Ghost The Musical – From Screen to Stage; The Creative Process
Posted on January 9th, 2014
The Creative Process
When Bruce Joel Rubin, the Academy Award-winning screenwriter of Ghost, was first approached about writing a musical based on his beloved film, his answer was no. “I couldn’t see an upside to it,” he says. “The film had a life, a reputation.”
But a meeting with the producers a couple of years later fired up Rubin’s imagination. “I love the movie,” he says, “but I thought that this might be an opportunity for me to explore the spiritual dimension of the story, things that intrigued me that weren’t in the film. When I use the word spiritual, what I mean is a cosmological view of the universe that doesn’t abegin with birth and end with death. And the producers were very open to that idea.”
That was the first step in the journey of Ghost The Musical, which opened in London in 2011, transferred to Broadway in 2012, and is now touring the country. The show is directed by Matthew Warchus, and features a book and lyrics by Rubin, music and lyrics by Dave Stewart (the Eurythmics) and Glen Ballard (co-writer and producer of Alanis Mroissette’s “Jagged Little Pill”), and a Drama Desk Award-winning set design. “It was a labor of love for all of us,” says Rubin. “It was an exceptional experience, moment to moment, day to day.”

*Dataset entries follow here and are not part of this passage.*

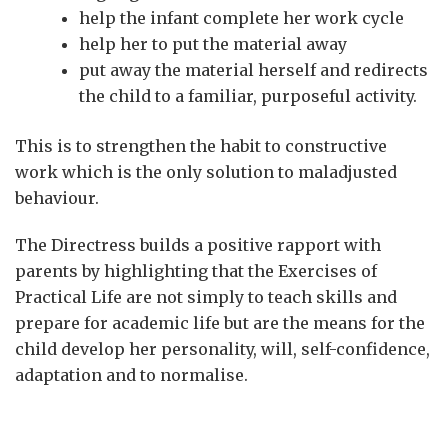
help the infant complete her work cycle
help her to put the material away
put away the material herself and redirects
the child to a familiar, purposeful activity.
This is to strengthen the habit to constructive
work which is the only solution to maladjusted
behaviour.
The Directress builds a positive rapport with
parents by highlighting that the Exercises of
Practical Life are not simply to teach skills and
prepare for academic life but are the means for the
child develop her personality, will, self-confidence,
adaptation and to normalise.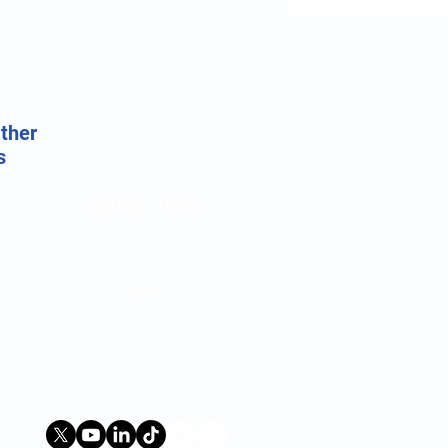
ather
s
QUICK LINKS:
Terms
Contact Us
FAQs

The musical closely follows the plot of the film. Sam is murdered as he and his girlfriend, Molly, are walking home one night, and he becomes a ghost trapped between this world and the next. He discovers that Molly is now in danger, and must find a way to communicate with her. Sam enlists the help of Oda Mae Brown, a phony psychic, to avenge his death and protect Molly.
Yes, there is a pottery scene, and, yes, “Unchained Melody” remains integral to the piece. “We all knew the song had to be there,” says Rubin. “And as time went on, Matthew began to feel that it needed to haunt the show. Each time it occurs, it has a different and often a deeper impact than before.”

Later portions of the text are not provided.